> Unless otherwise specified, we evaluated o1 on the maximal test-time compute s...

alwa · 2024-09-12T17:48:42.000000Z

I interpreted it to suggest that the product might include a user-facing “maximum test time” knob.

Generating problem sets for kids? You might only need or want a basic level of introspection, even though you like the flavor of this model’s personality over that of its predecessors.

Problem worth thinking long, hard, and expensively about? Turn that knob up to 11, and you’ll get a better-quality answer with no human-in-the-loop coaching or trial-and-error involved. You’ll just get your answer in timeframes closer to human ones, consuming more (metered) tokens along the way.

mrdmnd · 2024-09-12T17:50:36.000000Z

Yeah, I think this is the goal - remember; there are some problems that only need to be solved correctly once! Imagine something like a millennium problem - you'd be willing to wait a pretty long time for a proof of the RH!

bluecoconut · 2024-09-12T17:54:50.000000Z

This power law behavior of test-time improvement seems to be pretty ubiquitous now. In more agents is all you need [1], they start to see this as a function of ensemble size. It also shows up in: Large Language Monkeys: Scaling Inference Compute with Repeated Sampling [2]

I sorta wish everyone would plot their y-axis with logit y-axis, rather than 0->100 accuracy (including the openai post), to help show the power-law behavior. This is especially important when talking about incremental gains in the ~90->95, 95->99%. When the values (like the open ai post) are between 20->80, logit and linear look pretty similar, so you can "see" the inference power-law

[1] https://arxiv.org/abs/2402.05120 [2] https://arxiv.org/abs/2407.21787

logicchains · 2024-09-12T17:46:33.000000Z

Surprising that at run time it needs an exponential increase in thinking to achieved a linear increase in output quality. I suppose it's due to diminishing returns to adding more and more thought.
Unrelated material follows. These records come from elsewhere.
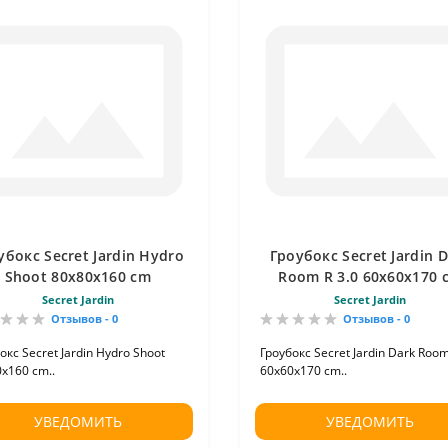
убокс Secret Jardin Hydro
Гроубокс Secret Jardin 
Shoot 80х80х160 cm
Room R 3.0 60x60x170 
Secret Jardin
Secret Jardin
Отзывов - 0
Отзывов - 0
окс Secret Jardin Hydro Shoot
Гроубокс Secret Jardin Dark Room
х160 cm..
60x60x170 cm..
УВЕДОМИТЬ
УВЕДОМИТЬ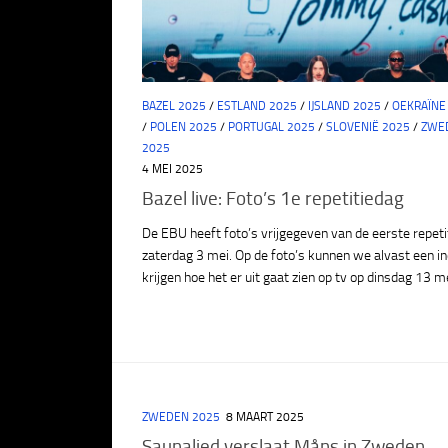
BAZEL 2025
/
ESTLAND 2025
/
IJSLAND 2025
/
OEKRAÏNE
/
POLEN 2025
/
PORTUGAL 2025
/
SLOVENIË 2025
/
ZWE
2025
4 MEI 2025
Bazel live: Foto’s 1e repetitiedag
De EBU heeft foto’s vrijgegeven van de eerste repeti
zaterdag 3 mei. Op de foto’s kunnen we alvast een i
krijgen hoe het er uit gaat zien op tv op dinsdag 13 me
ZWEDEN 2025
8 MAART 2025
Saunalied verslaat Måns in Zweden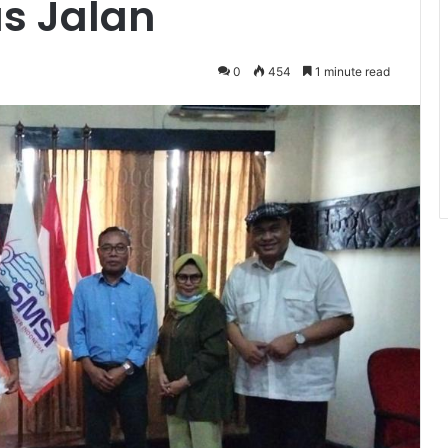
s Jalan
0
454
1 minute read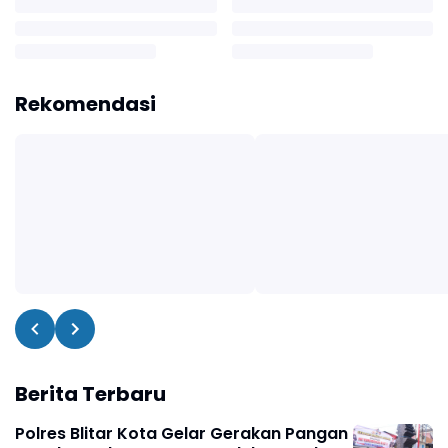
Rekomendasi
Berita Terbaru
Polres Blitar Kota Gelar Gerakan Pangan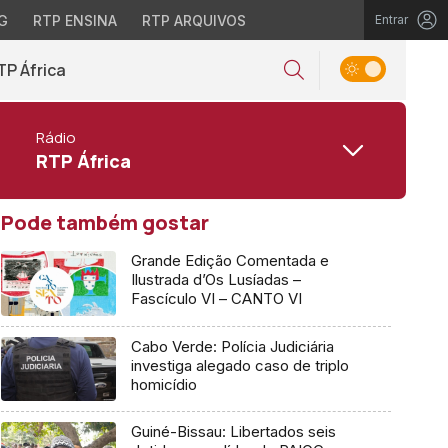
G
RTP ENSINA
RTP ARQUIVOS
Entrar
TP África
Rádio
RTP África
Pode também gostar
Grande Edição Comentada e
Ilustrada d’Os Lusíadas –
Fascículo VI – CANTO VI
Cabo Verde: Polícia Judiciária
investiga alegado caso de triplo
homicídio
Guiné-Bissau: Libertados seis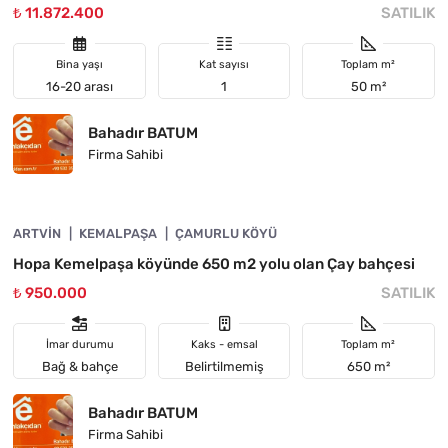
₺ 11.872.400
SATILIK
Bina yaşı
Kat sayısı
Toplam m²
16-20 arası
1
50 m²
Bahadır BATUM
Firma Sahibi
4890-1058
ARTVIN
ACIL
KEMALPAŞA
ÇAMURLU KÖYÜ
Hopa Kemelpaşa köyünde 650 m2 yolu olan Çay bahçesi
₺ 950.000
SATILIK
İmar durumu
Kaks - emsal
Toplam m²
Bağ & bahçe
Belirtilmemiş
650 m²
Bahadır BATUM
Firma Sahibi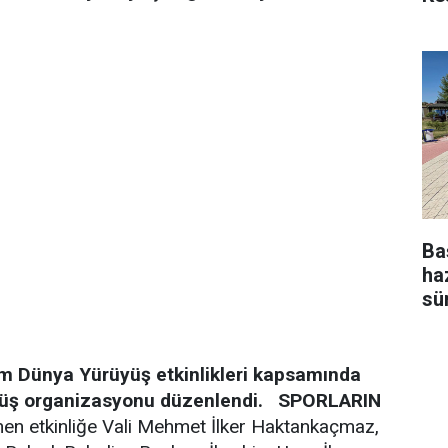
Ba
ha
sü
im Dünya Yürüyüş etkinlikleri kapsamında
yüş organizasyonu düzenlendi.
SPORLARIN
nen etkinliğe Vali Mehmet İlker Haktankaçmaz,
HarHarVeryFunny · 2024-09-12T18:12:22.000000Z

The exponential increase is presumably because of the branching factor of the tree of thoughts. Think of a binary tree who's number of leaf nodes doubles (= exponential growth) at each level.

It's not too surprising that the corresponding increase in quality is only linear - how much difference in quality would you expect between the best, say, 10 word answer to a question, and the best 11 word answer ?

It'll be interesting to see what they charge for this. An exponential increase in thinking time means an exponential increase in FLOPs/dollars.